A Declaração Universal dos Direitos Humanos (DUDH) foi proclamada em 10 de Dezembro de 1948, protegendo os direitos fundamentais da humanidade, dentre eles a religião. O Código Penal Brasileiro prevê punição para àqueles que possam vir a impedir, ofender e perturbar cerimônias. Como disse em princípio, controverso uma vez que se têm símbolo de uma das várias religiões existentes no País, nos principais órgãos do governo. Entretanto, seria também controverso se um praticante de outra corrente religiosa, adentrar-se em nossa sinagoga e impedíssemos que este indivíduo, fizesse parte dos serviços religiosos naquele momento, desde que mantivesse o respeito. Imaginemos uma pessoa participante de candomblé, que se veste com suas vestes próprias de culto, sentisse o desejo de entrar em nosso ambiente religioso. Como reagiríamos? Portanto, assim como não desejamos ser humilhados, ofendidos e muitas vezes agredidos, temos também de respeitar a lei dos homens e principalmente a do Eterno.
Em 1981, a Organização das Nações Unidas (ONU) proclamou: "Toda pessoa tem direito à liberdade de pensamento, de consciência e de religião. Este direito inclui a liberdade de ter uma religião ou qualquer crença de sua escolha, assim como a liberdade de manifestar sua religião ou crença, individual ou coletivamente, tanto em público quanto em particular” e ainda adverte: "A discriminação entre seres humanos por motivos de religião ou crença constitui uma ofensa à dignidade humana (...) e deve ser condenada como uma violação dos Direitos Humanos e das liberdades fundamentais, proclamados na Declaração Universal dos Direitos Humanos." Na Lei de Diretrizes e Bases da Educação (LDB) do Brasil, é previsto no texto da Constituição de 1988: "o respeito à diversidade cultural religiosa do Brasil, vedada quaisquer forma de proselitismo". Ou seja: é obrigatório respeitar a liberdade religiosa do aluno; é proibido tentar convertê-lo para esta ou aquela religião.

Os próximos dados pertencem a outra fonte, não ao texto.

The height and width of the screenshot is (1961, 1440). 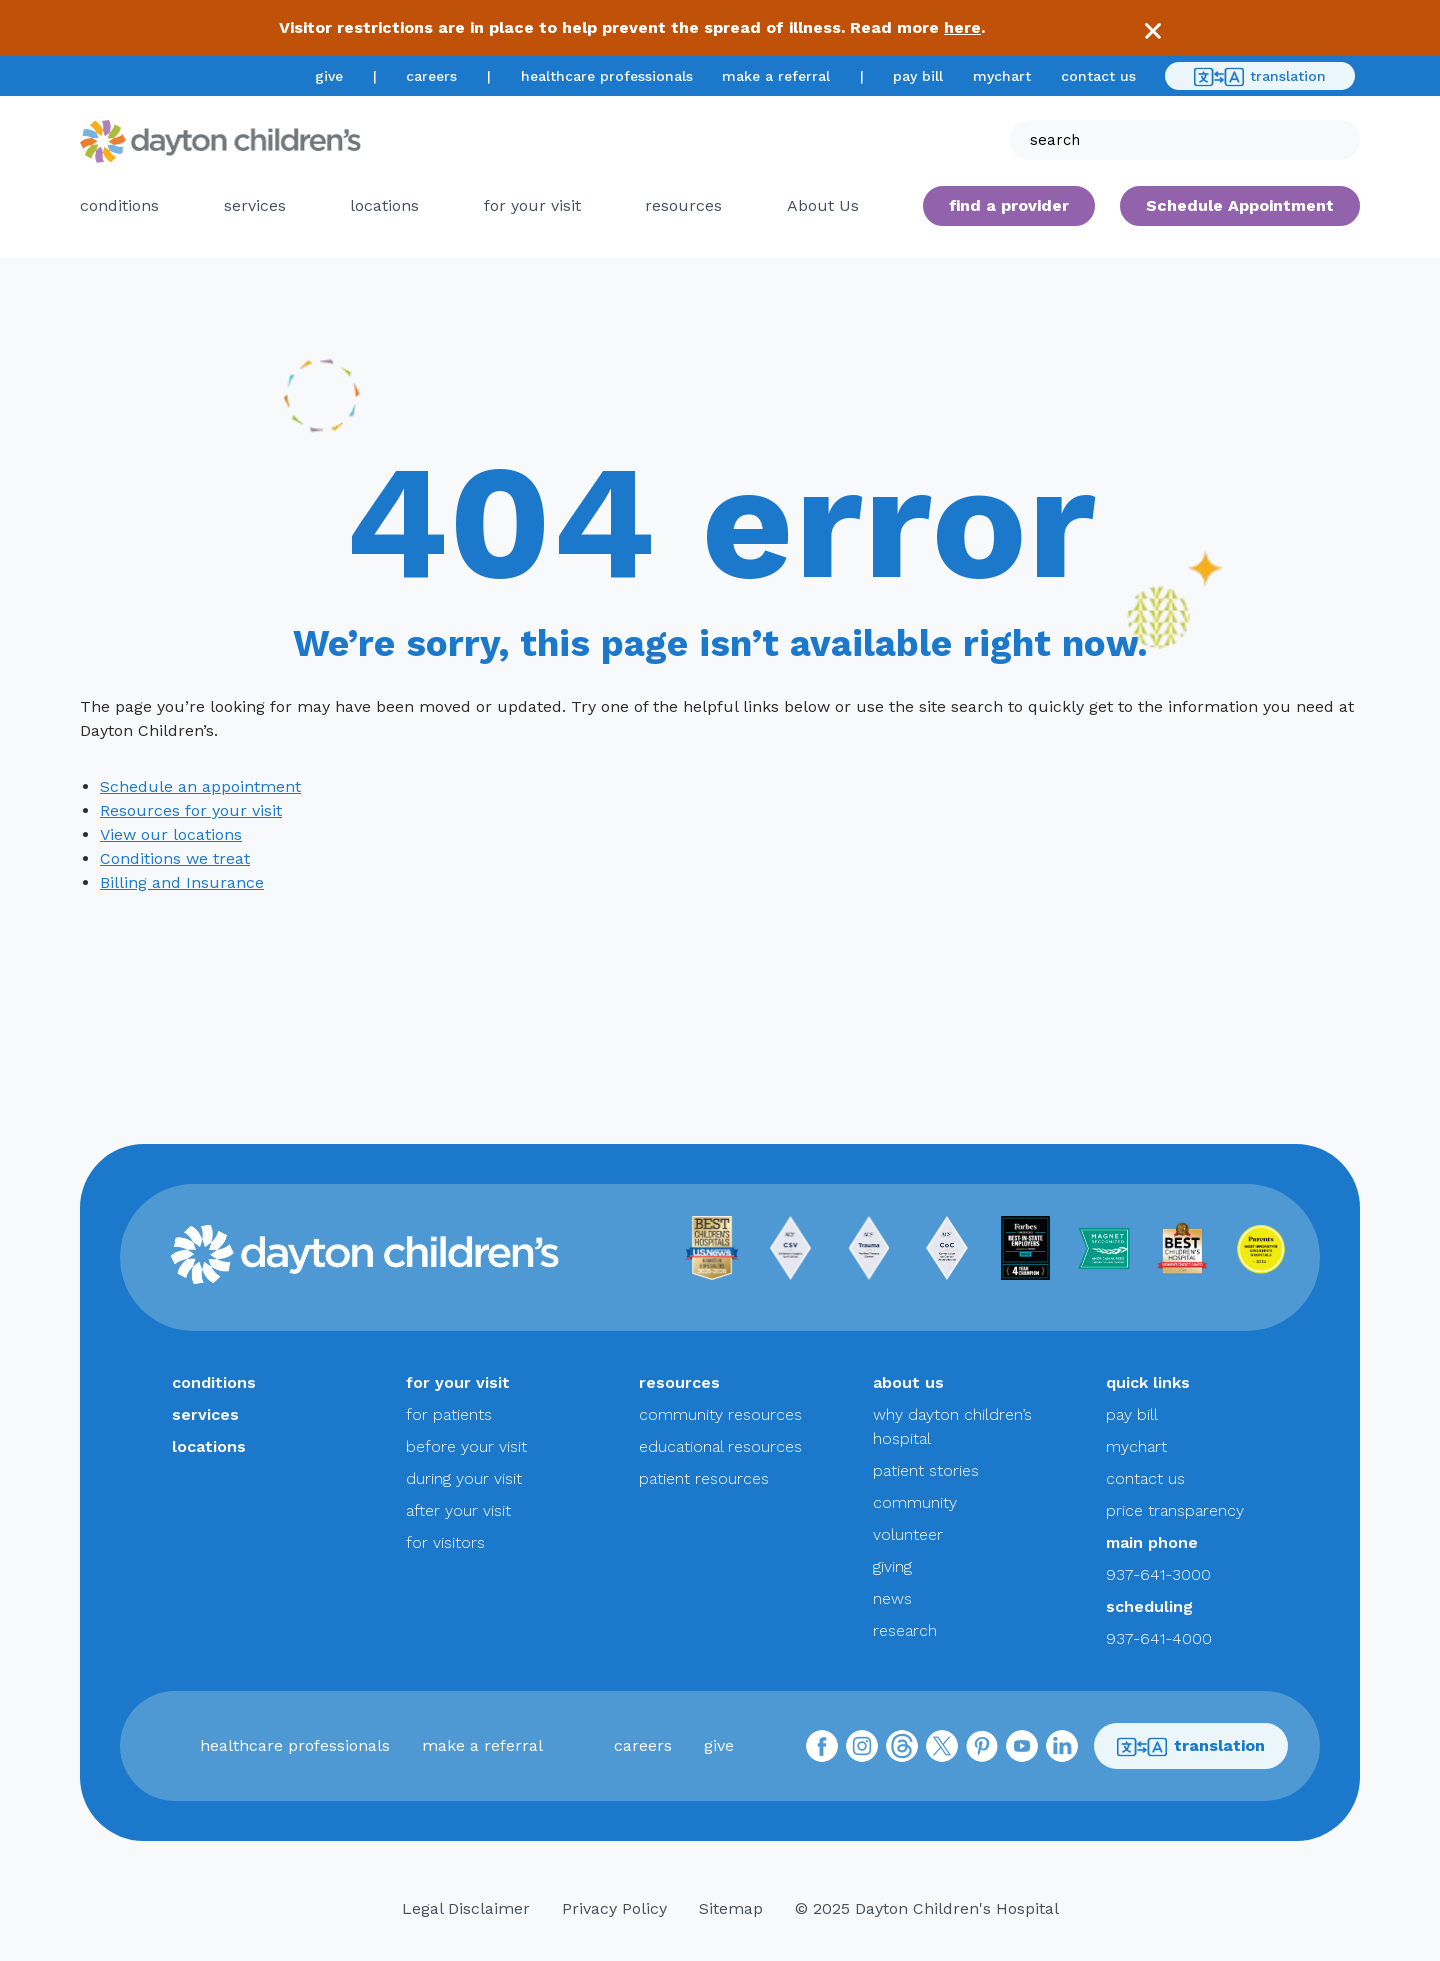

Resumindo: se queremos que filhos, netos e as gerações futuras, possam ter um espaço próprio para estudos com disciplinas do currículo normal do MEC e mais o ensino religioso, devemos fazer como alguns de nossos amigos cristãos de outras denominações: criar espaço de estudo para que não haja escola com diversos tipos de religiões. Para isso há necessidade dos jovens, futuros tsadik de nosso povo, lutar em organizar com a ajuda dos anciões essa busca pelo saber. Em outro artigo, me referi em Curitiba, da Escola Israelita. Aceitam alunos que não são judeus. Mas o ideal seria, que pudéssemos um dia, ter a escola Anussim.